╭─ MATERIAL TO PROCESS

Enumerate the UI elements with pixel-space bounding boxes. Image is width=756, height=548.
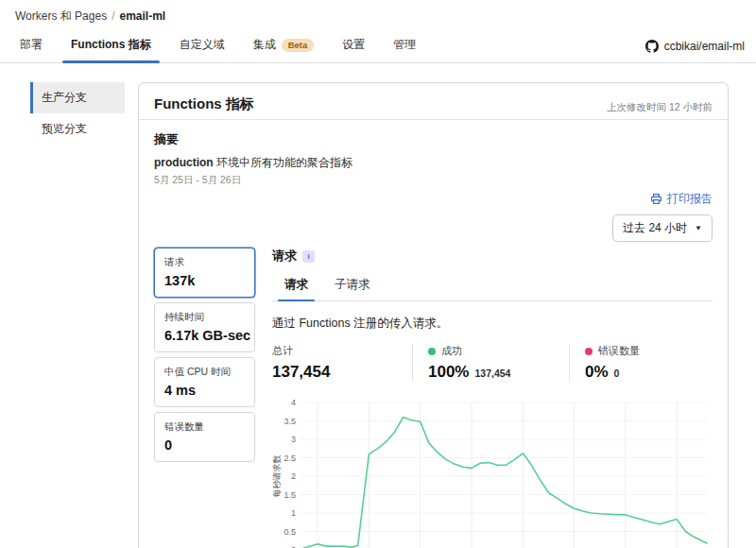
metric-value: 4 ms (164, 383, 245, 398)
metric-card-requests[interactable]: 请求 137k (154, 248, 255, 298)
last-modified-text: 上次修改时间 12 小时前 (607, 101, 713, 114)
svg-text:3.5: 3.5 (284, 417, 296, 426)
beta-badge: Beta (282, 39, 315, 52)
svg-text:0.5: 0.5 (284, 527, 296, 537)
github-icon (645, 40, 659, 53)
time-range-dropdown[interactable]: 过去 24 小时 ▼ (612, 214, 713, 242)
sidebar-item-label: 生产分支 (42, 91, 87, 104)
metric-card-errors[interactable]: 错误数量 0 (154, 412, 255, 462)
svg-text:2.5: 2.5 (284, 454, 296, 463)
sidebar-item-preview-branch[interactable]: 预览分支 (30, 113, 125, 145)
chevron-down-icon: ▼ (695, 224, 702, 232)
stat-value: 137,454 (272, 363, 330, 382)
svg-text:每秒请求数: 每秒请求数 (272, 455, 282, 498)
tab-label: 设置 (342, 37, 365, 53)
tab-custom-domains[interactable]: 自定义域 (165, 29, 239, 62)
panel-title-row: 请求 i (272, 248, 713, 265)
tab-label: 管理 (393, 37, 416, 53)
card-header: Functions 指标 上次修改时间 12 小时前 (139, 83, 728, 120)
stat-value: 0% (585, 363, 609, 382)
tab-integrations[interactable]: 集成 Beta (239, 29, 329, 62)
tab-subrequests[interactable]: 子请求 (322, 271, 383, 300)
summary-rest: 环境中所有功能的聚合指标 (214, 156, 352, 169)
tab-bar: 部署 Functions 指标 自定义域 集成 Beta 设置 管理 ccbik… (0, 29, 756, 63)
repo-name: ccbikai/email-ml (664, 40, 745, 53)
metric-label: 错误数量 (164, 420, 245, 434)
metric-label: 持续时间 (164, 311, 245, 324)
sidebar-item-production-branch[interactable]: 生产分支 (30, 82, 125, 113)
metric-value: 0 (164, 437, 245, 453)
metric-card-duration[interactable]: 持续时间 6.17k GB-sec (154, 302, 255, 352)
repo-link[interactable]: ccbikai/email-ml (645, 40, 745, 53)
stats-row: 总计 137,454 成功 100% 137,454 (272, 344, 713, 382)
metric-card-column: 请求 137k 持续时间 6.17k GB-sec 中值 CPU 时间 4 ms… (154, 248, 255, 548)
summary-heading: 摘要 (154, 131, 713, 148)
stat-label: 成功 (441, 344, 462, 358)
chart-svg: 00.511.522.533.5409:0012:0015:0018:0021:… (272, 391, 713, 548)
requests-line-chart: 00.511.522.533.5409:0012:0015:0018:0021:… (272, 391, 713, 548)
error-dot-icon (585, 348, 593, 355)
sidebar-item-label: 预览分支 (42, 122, 87, 135)
environment-name: production (154, 156, 214, 169)
info-icon[interactable]: i (302, 250, 315, 263)
tab-label: 自定义域 (180, 37, 225, 53)
svg-text:2: 2 (291, 471, 296, 481)
svg-text:1.5: 1.5 (284, 490, 296, 500)
breadcrumb-root[interactable]: Workers 和 Pages (15, 9, 107, 23)
requests-panel: 请求 i 请求 子请求 通过 Functions 注册的传入请求。 总计 137… (272, 248, 713, 548)
svg-text:4: 4 (291, 398, 296, 407)
success-dot-icon (428, 348, 436, 355)
tab-label: Functions 指标 (71, 37, 151, 53)
stat-errors: 错误数量 0% 0 (569, 344, 653, 382)
metric-value: 137k (164, 273, 245, 288)
metric-label: 中值 CPU 时间 (164, 366, 245, 379)
tab-manage[interactable]: 管理 (379, 29, 430, 62)
tab-deployments[interactable]: 部署 (6, 29, 57, 62)
functions-metrics-card: Functions 指标 上次修改时间 12 小时前 摘要 production… (138, 82, 729, 548)
stat-sub-value: 0 (614, 368, 620, 379)
breadcrumb: Workers 和 Pages/email-ml (0, 0, 756, 29)
stat-value: 100% (428, 363, 469, 382)
time-range-row: 过去 24 小时 ▼ (154, 214, 713, 242)
svg-text:1: 1 (291, 508, 296, 518)
panel-title: 请求 (272, 248, 297, 265)
metric-label: 请求 (164, 256, 245, 269)
stat-label: 错误数量 (598, 344, 640, 358)
tab-label: 部署 (20, 37, 43, 53)
breadcrumb-current: email-ml (120, 9, 166, 23)
tab-requests[interactable]: 请求 (272, 271, 320, 300)
time-range-value: 过去 24 小时 (623, 220, 687, 236)
print-report-link[interactable]: 打印报告 (650, 191, 713, 207)
breadcrumb-separator: / (112, 9, 114, 23)
metrics-main-row: 请求 137k 持续时间 6.17k GB-sec 中值 CPU 时间 4 ms… (154, 248, 713, 548)
summary-description: production 环境中所有功能的聚合指标 (154, 155, 713, 171)
tab-settings[interactable]: 设置 (328, 29, 379, 62)
page-content: 生产分支 预览分支 Functions 指标 上次修改时间 12 小时前 摘要 … (0, 63, 756, 548)
branch-sidebar: 生产分支 预览分支 (30, 82, 125, 145)
tab-functions-metrics[interactable]: Functions 指标 (57, 29, 165, 62)
sub-tab-label: 子请求 (335, 278, 370, 291)
svg-text:3: 3 (291, 435, 296, 444)
stat-success: 成功 100% 137,454 (412, 344, 569, 382)
sub-tab-label: 请求 (284, 278, 308, 291)
stat-sub-value: 137,454 (474, 368, 510, 379)
tab-label: 集成 (253, 37, 276, 53)
printer-icon (650, 193, 662, 205)
metric-card-median-cpu[interactable]: 中值 CPU 时间 4 ms (154, 357, 255, 407)
print-report-label: 打印报告 (667, 191, 713, 207)
print-report-row: 打印报告 (154, 191, 713, 207)
panel-description: 通过 Functions 注册的传入请求。 (272, 316, 713, 332)
stat-total: 总计 137,454 (272, 344, 412, 382)
metric-value: 6.17k GB-sec (164, 328, 245, 343)
requests-sub-tabs: 请求 子请求 (272, 271, 713, 301)
card-body: 摘要 production 环境中所有功能的聚合指标 5月 25日 - 5月 2… (139, 120, 728, 548)
date-range: 5月 25日 - 5月 26日 (154, 174, 713, 187)
stat-label: 总计 (272, 344, 293, 358)
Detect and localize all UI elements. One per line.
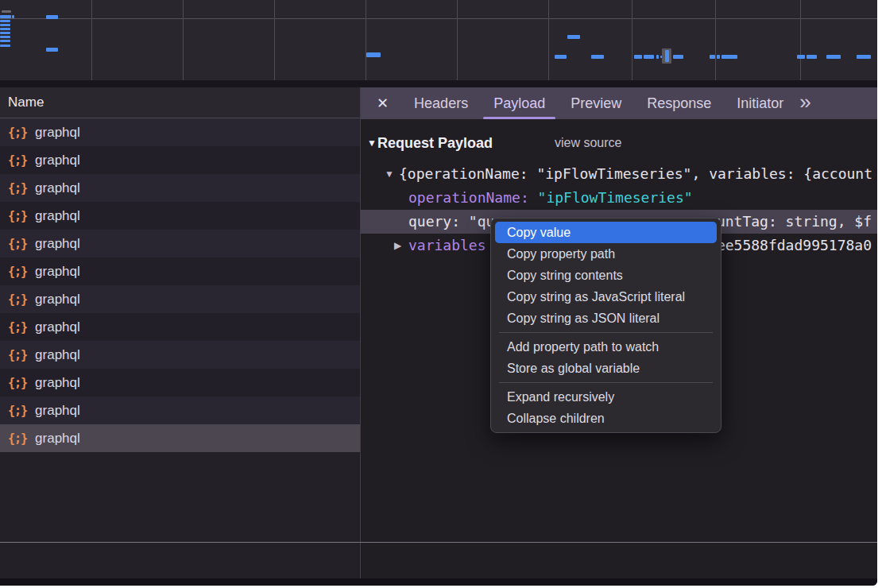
property-value-string: "ipFlowTimeseries" [538, 189, 693, 206]
detail-tabs: HeadersPayloadPreviewResponseInitiator [401, 87, 796, 119]
collapsed-triangle-icon[interactable]: ▶ [394, 234, 401, 257]
overview-gridline [548, 0, 549, 80]
tree-row-text: {operationName: "ipFlowTimeseries", vari… [399, 162, 872, 186]
request-name-label: graphql [35, 431, 80, 447]
menu-item-collapse-children[interactable]: Collapse children [495, 408, 717, 429]
json-braces-icon: {;} [8, 431, 27, 446]
property-key: operationName: [408, 189, 538, 206]
request-name-label: graphql [35, 264, 80, 280]
json-braces-icon: {;} [8, 237, 27, 251]
overview-request-bar[interactable] [0, 24, 10, 26]
tab-response[interactable]: Response [634, 87, 724, 119]
json-braces-icon: {;} [8, 181, 27, 195]
overview-request-bar[interactable] [0, 40, 10, 42]
overview-request-bar[interactable] [0, 44, 10, 47]
section-collapse-triangle-icon[interactable]: ▼ [367, 137, 377, 149]
requests-list-panel: Name {;}graphql{;}graphql{;}graphql{;}gr… [0, 87, 361, 578]
menu-item-store-as-global-variable[interactable]: Store as global variable [495, 358, 717, 379]
menu-separator [499, 332, 713, 333]
request-name-label: graphql [35, 292, 80, 308]
request-name-label: graphql [35, 375, 80, 391]
overview-request-bar[interactable] [826, 55, 841, 59]
request-payload-section-header[interactable]: ▼ Request Payload view source [361, 131, 877, 155]
overview-request-bar[interactable] [0, 20, 10, 22]
request-row[interactable]: {;}graphql [0, 146, 360, 174]
request-row[interactable]: {;}graphql [0, 257, 360, 285]
tree-row-text: query: "qu [408, 210, 494, 234]
request-row[interactable]: {;}graphql [0, 285, 360, 313]
json-braces-icon: {;} [8, 153, 27, 168]
tree-row-text: operationName: "ipFlowTimeseries" [408, 186, 693, 210]
more-tabs-icon[interactable]: » [799, 91, 810, 115]
request-row[interactable]: {;}graphql [0, 174, 360, 202]
menu-item-copy-value[interactable]: Copy value [495, 222, 717, 243]
menu-item-copy-string-as-json-literal[interactable]: Copy string as JSON literal [495, 308, 717, 329]
menu-item-expand-recursively[interactable]: Expand recursively [495, 386, 717, 408]
request-name-label: graphql [35, 403, 80, 419]
overview-request-bar[interactable] [567, 35, 580, 39]
menu-item-copy-property-path[interactable]: Copy property path [495, 243, 717, 265]
request-name-label: graphql [35, 208, 80, 224]
request-row[interactable]: {;}graphql [0, 397, 360, 424]
overview-request-bar[interactable] [644, 55, 654, 59]
tab-headers[interactable]: Headers [401, 87, 481, 119]
close-icon[interactable]: ✕ [377, 95, 389, 112]
network-panel-split: Name {;}graphql{;}graphql{;}graphql{;}gr… [0, 87, 877, 578]
tree-row[interactable]: operationName: "ipFlowTimeseries" [361, 186, 877, 210]
detail-tabbar: ✕ HeadersPayloadPreviewResponseInitiator… [361, 87, 877, 119]
overview-gridline [632, 0, 632, 80]
overview-request-bar[interactable] [717, 55, 720, 59]
tab-payload[interactable]: Payload [481, 87, 558, 119]
overview-request-bar[interactable] [797, 55, 805, 59]
overview-gridline [91, 0, 92, 80]
overview-request-bar[interactable] [656, 55, 659, 59]
request-row[interactable]: {;}graphql [0, 202, 360, 230]
window-bottom-edge [0, 578, 877, 586]
overview-request-bar[interactable] [665, 50, 669, 62]
overview-request-bar[interactable] [2, 10, 11, 13]
property-text: {operationName: "ipFlowTimeseries", vari… [399, 165, 872, 182]
menu-item-copy-string-contents[interactable]: Copy string contents [495, 265, 717, 286]
overview-request-bar[interactable] [591, 55, 604, 59]
menu-item-add-property-path-to-watch[interactable]: Add property path to watch [495, 336, 717, 358]
request-row[interactable]: {;}graphql [0, 230, 360, 257]
overview-request-bar[interactable] [634, 55, 642, 59]
tab-initiator[interactable]: Initiator [724, 87, 796, 119]
request-row[interactable]: {;}graphql [0, 118, 360, 146]
overview-request-bar[interactable] [12, 15, 14, 18]
request-row[interactable]: {;}graphql [0, 369, 360, 397]
request-row[interactable]: {;}graphql [0, 313, 360, 341]
expanded-triangle-icon[interactable]: ▼ [385, 162, 394, 186]
overview-request-bar[interactable] [0, 28, 10, 30]
overview-request-bar[interactable] [710, 55, 715, 59]
tree-row[interactable]: ▼{operationName: "ipFlowTimeseries", var… [361, 162, 877, 186]
view-source-link[interactable]: view source [555, 136, 621, 150]
name-column-header[interactable]: Name [0, 87, 360, 118]
request-row[interactable]: {;}graphql [0, 424, 360, 452]
menu-separator [499, 382, 713, 383]
overview-request-bar[interactable] [46, 15, 58, 19]
request-name-label: graphql [35, 319, 80, 335]
request-row[interactable]: {;}graphql [0, 341, 360, 369]
overview-request-bar[interactable] [673, 55, 683, 59]
overview-horizontal-gridline [0, 18, 877, 19]
overview-request-bar[interactable] [721, 55, 737, 59]
overview-request-bar[interactable] [857, 55, 871, 59]
request-name-label: graphql [35, 125, 80, 141]
overview-request-bar[interactable] [0, 32, 10, 34]
menu-item-copy-string-as-javascript-literal[interactable]: Copy string as JavaScript literal [495, 286, 717, 308]
tree-row-text: variables [408, 234, 486, 257]
overview-request-bar[interactable] [0, 36, 10, 38]
overview-request-bar[interactable] [366, 52, 381, 57]
context-menu: Copy valueCopy property pathCopy string … [490, 218, 721, 433]
overview-request-bar[interactable] [555, 55, 567, 59]
json-braces-icon: {;} [8, 209, 27, 223]
overview-request-bar[interactable] [0, 15, 11, 18]
devtools-window: Name {;}graphql{;}graphql{;}graphql{;}gr… [0, 0, 877, 586]
network-overview-timeline[interactable] [0, 0, 877, 80]
request-name-label: graphql [35, 153, 80, 168]
overview-request-bar[interactable] [46, 48, 58, 52]
json-braces-icon: {;} [8, 320, 27, 335]
tab-preview[interactable]: Preview [558, 87, 634, 119]
overview-request-bar[interactable] [807, 55, 817, 59]
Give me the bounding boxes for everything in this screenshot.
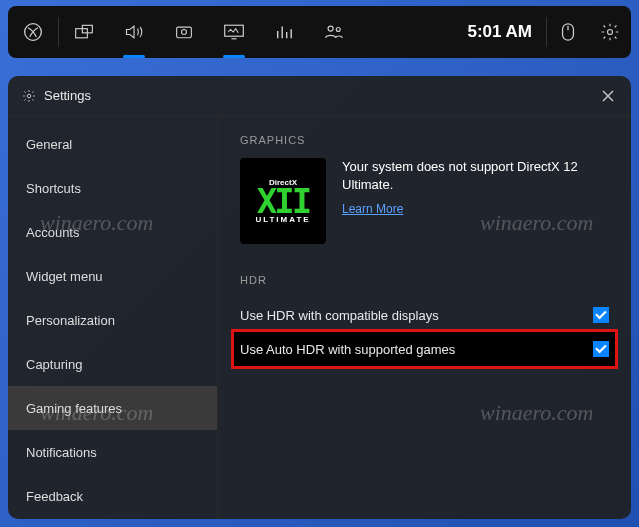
auto-hdr-row[interactable]: Use Auto HDR with supported games [234,332,615,366]
hdr-compatible-checkbox[interactable] [593,307,609,323]
graphics-message: Your system does not support DirectX 12 … [342,158,609,244]
svg-point-10 [608,30,613,35]
sidebar-shortcuts[interactable]: Shortcuts [8,166,217,210]
graphics-row: DirectX XII ULTIMATE Your system does no… [240,158,609,244]
hdr-section-label: HDR [240,274,609,286]
topbar-xbox[interactable] [8,6,58,58]
graphics-msg-line2: Ultimate. [342,177,393,192]
sidebar-gaming-features[interactable]: Gaming features [8,386,217,430]
game-bar-topbar: 5:01 AM [8,6,631,58]
settings-title: Settings [44,88,91,103]
learn-more-link[interactable]: Learn More [342,201,403,217]
auto-hdr-label: Use Auto HDR with supported games [240,342,455,357]
gear-icon [22,89,36,103]
svg-point-11 [27,94,31,98]
dx-tile-mid: XII [257,187,309,215]
gear-icon [600,22,620,42]
auto-hdr-checkbox[interactable] [593,341,609,357]
sidebar-accounts[interactable]: Accounts [8,210,217,254]
topbar-widgets[interactable] [59,6,109,58]
topbar-audio[interactable] [109,6,159,58]
settings-header: Settings [8,76,631,116]
settings-content: GRAPHICS DirectX XII ULTIMATE Your syste… [218,116,631,519]
speaker-icon [123,22,145,42]
topbar-social[interactable] [309,6,359,58]
sidebar-notifications[interactable]: Notifications [8,430,217,474]
sidebar-capturing[interactable]: Capturing [8,342,217,386]
settings-sidebar: General Shortcuts Accounts Widget menu P… [8,116,218,519]
topbar-settings[interactable] [589,6,631,58]
topbar-clock: 5:01 AM [453,22,546,42]
monitor-icon [223,23,245,41]
topbar-performance[interactable] [209,6,259,58]
svg-point-7 [336,28,340,32]
sidebar-personalization[interactable]: Personalization [8,298,217,342]
directx-tile: DirectX XII ULTIMATE [240,158,326,244]
dx-tile-bot: ULTIMATE [255,215,310,224]
close-button[interactable] [599,87,617,105]
settings-body: General Shortcuts Accounts Widget menu P… [8,116,631,519]
topbar-capture[interactable] [159,6,209,58]
svg-point-4 [182,30,187,35]
svg-rect-3 [177,27,192,38]
sidebar-widget-menu[interactable]: Widget menu [8,254,217,298]
widgets-icon [74,23,94,41]
camera-icon [174,23,194,41]
xbox-icon [23,22,43,42]
topbar-resources[interactable] [259,6,309,58]
mouse-icon [560,22,576,42]
svg-point-6 [328,26,333,31]
sidebar-general[interactable]: General [8,122,217,166]
close-icon [601,89,615,103]
hdr-compatible-row[interactable]: Use HDR with compatible displays [240,298,609,332]
sidebar-feedback[interactable]: Feedback [8,474,217,518]
bars-icon [275,23,293,41]
topbar-mouse[interactable] [547,6,589,58]
settings-panel: Settings General Shortcuts Accounts Widg… [8,76,631,519]
graphics-msg-line1: Your system does not support DirectX 12 [342,159,578,174]
people-icon [323,23,345,41]
hdr-compatible-label: Use HDR with compatible displays [240,308,439,323]
graphics-section-label: GRAPHICS [240,134,609,146]
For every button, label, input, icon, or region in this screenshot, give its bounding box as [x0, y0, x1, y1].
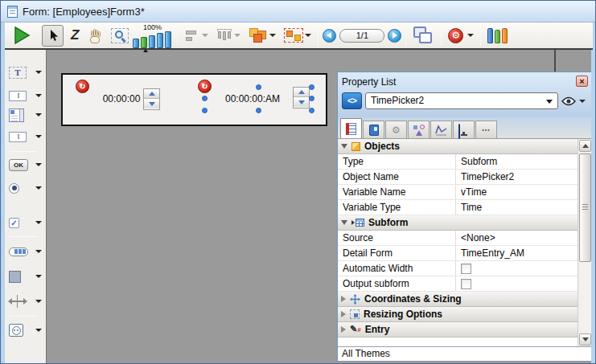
- chevron-down-icon[interactable]: [35, 221, 42, 224]
- progress-indicator-tool[interactable]: [7, 243, 43, 260]
- selection-handle[interactable]: [202, 108, 208, 113]
- zoom-bars-icon[interactable]: [133, 31, 171, 48]
- tab-settings[interactable]: ⚙: [385, 121, 407, 138]
- property-row-detail-form[interactable]: Detail Form TimeEntry_AM: [338, 246, 578, 261]
- property-row-type[interactable]: Type Subform: [338, 154, 578, 170]
- timepicker2-value[interactable]: 00:00:00:AM: [214, 93, 291, 104]
- chevron-down-icon[interactable]: [35, 113, 42, 117]
- expander-closed-icon[interactable]: [341, 296, 346, 302]
- selection-handle[interactable]: [202, 96, 208, 101]
- palette-separator: [10, 236, 37, 237]
- section-header-subform[interactable]: Subform: [338, 215, 578, 231]
- subform-badge-icon[interactable]: ↻: [76, 80, 89, 93]
- chevron-down-icon[interactable]: [35, 275, 42, 278]
- subform-badge-icon[interactable]: ↻: [198, 80, 212, 93]
- checkbox-tool-icon: ✓: [9, 218, 19, 228]
- tab-objects[interactable]: [408, 121, 430, 138]
- expander-closed-icon[interactable]: [341, 326, 346, 333]
- timepicker1-value[interactable]: 00:00:00: [93, 93, 150, 104]
- listbox-tool[interactable]: [7, 106, 43, 124]
- form-area[interactable]: ↻ 00:00:00 ↻ 00:00:00:AM: [61, 73, 327, 126]
- previous-page-button[interactable]: [323, 29, 336, 43]
- section-label: Objects: [364, 141, 400, 152]
- display-pages-button[interactable]: [410, 24, 437, 47]
- tab-appearance[interactable]: [363, 121, 384, 138]
- section-header-coordinates-sizing[interactable]: Coordinates & Sizing: [338, 292, 578, 307]
- library-button[interactable]: [485, 24, 510, 47]
- toolbar-separator: [318, 25, 319, 46]
- splitter-tool[interactable]: [7, 292, 43, 310]
- property-list-header: Property List × <> TimePicker2: [338, 72, 591, 117]
- input-tool[interactable]: I: [7, 87, 43, 104]
- tab-property-list[interactable]: [340, 118, 362, 138]
- view-options-button[interactable]: [561, 96, 587, 106]
- text-tool[interactable]: T: [7, 63, 43, 81]
- chevron-down-icon[interactable]: [35, 186, 42, 190]
- property-row-object-name[interactable]: Object Name TimePicker2: [338, 170, 578, 185]
- progress-tool-icon: [9, 247, 28, 256]
- timepicker1-stepper[interactable]: [143, 88, 160, 110]
- selection-handle[interactable]: [256, 84, 261, 90]
- window-titlebar[interactable]: Form: [Employees]Form3*: [1, 1, 596, 22]
- scroll-up-button[interactable]: [579, 140, 591, 152]
- property-list-panel: Property List × <> TimePicker2: [337, 72, 592, 361]
- zoom-level-control[interactable]: 100%: [133, 23, 171, 48]
- book-tab-icon: [369, 125, 379, 136]
- move-level-button[interactable]: [246, 24, 278, 47]
- tab-events[interactable]: [430, 121, 452, 138]
- section-label: Resizing Options: [364, 309, 442, 320]
- section-header-entry[interactable]: ✎# Entry: [338, 322, 578, 337]
- tab-display[interactable]: [453, 121, 475, 138]
- chevron-down-icon[interactable]: [35, 300, 42, 303]
- selection-handle[interactable]: [309, 96, 314, 101]
- expander-closed-icon[interactable]: [341, 311, 346, 317]
- property-row-output-subform[interactable]: Output subform: [338, 276, 578, 292]
- select-tool-button[interactable]: [42, 25, 64, 47]
- group-objects-button[interactable]: [282, 24, 314, 47]
- scroll-down-button[interactable]: [579, 333, 591, 346]
- property-scrollbar[interactable]: [578, 139, 591, 346]
- tab-more[interactable]: •••: [475, 121, 497, 138]
- chevron-down-icon[interactable]: [35, 329, 42, 332]
- selection-handle[interactable]: [309, 108, 314, 113]
- section-header-objects[interactable]: Objects: [338, 139, 578, 154]
- selection-handle[interactable]: [309, 84, 314, 90]
- themes-status-bar[interactable]: All Themes: [338, 346, 591, 361]
- tab-order-tool-button[interactable]: Z: [68, 24, 81, 47]
- pan-tool-button[interactable]: [84, 24, 105, 47]
- form-properties-button[interactable]: ⚙: [446, 24, 476, 47]
- property-row-variable-type[interactable]: Variable Type Time: [338, 200, 578, 215]
- scrollbar-thumb[interactable]: [579, 153, 591, 262]
- object-selector-dropdown[interactable]: TimePicker2: [365, 92, 558, 109]
- next-page-button[interactable]: [388, 29, 401, 43]
- automatic-width-checkbox[interactable]: [461, 264, 471, 274]
- timepicker2-stepper[interactable]: [293, 87, 310, 108]
- close-button[interactable]: ×: [576, 76, 588, 87]
- property-row-automatic-width[interactable]: Automatic Width: [338, 261, 578, 276]
- plugin-area-tool[interactable]: [7, 321, 43, 339]
- combobox-tool[interactable]: I: [7, 128, 43, 145]
- property-row-source[interactable]: Source <None>: [338, 231, 578, 246]
- checkbox-tool[interactable]: ✓: [7, 214, 43, 231]
- property-row-variable-name[interactable]: Variable Name vTime: [338, 185, 578, 200]
- output-subform-checkbox[interactable]: [461, 279, 471, 289]
- rectangle-tool[interactable]: [7, 268, 43, 285]
- chevron-down-icon[interactable]: [35, 94, 42, 97]
- chevron-down-icon[interactable]: [35, 163, 42, 166]
- edit-code-button[interactable]: <>: [342, 92, 362, 109]
- chevron-down-icon[interactable]: [35, 250, 42, 253]
- radio-button-tool[interactable]: [7, 179, 43, 197]
- books-icon: [487, 28, 508, 43]
- chevron-down-icon[interactable]: [35, 71, 42, 74]
- expander-open-icon[interactable]: [341, 144, 347, 149]
- button-tool[interactable]: OK: [7, 156, 43, 174]
- zoom-tool-button[interactable]: [109, 24, 131, 47]
- selection-handle[interactable]: [256, 108, 261, 113]
- section-header-resizing-options[interactable]: Resizing Options: [338, 307, 578, 322]
- magnifier-icon: [111, 28, 129, 43]
- dropdown-arrow-icon: [546, 100, 553, 104]
- form-canvas[interactable]: ↻ 00:00:00 ↻ 00:00:00:AM: [47, 50, 593, 364]
- chevron-down-icon[interactable]: [35, 135, 42, 138]
- run-form-button[interactable]: [10, 24, 34, 47]
- expander-open-icon[interactable]: [341, 220, 347, 225]
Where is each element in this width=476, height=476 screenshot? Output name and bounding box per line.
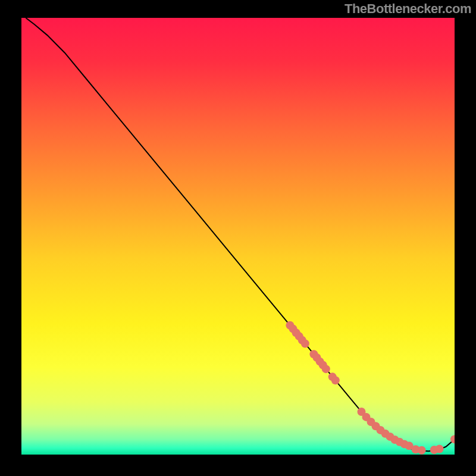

╰─

_YOUR TASK:_ Keep only the lines of the listing that contain the word "elements", and copy them.

_ANSWER TO THIS EXERCISE:_
Enumerate the UI elements with pixel-space bounding boxes. Image is width=756, height=548.
Detect and localize all UI elements. One per line.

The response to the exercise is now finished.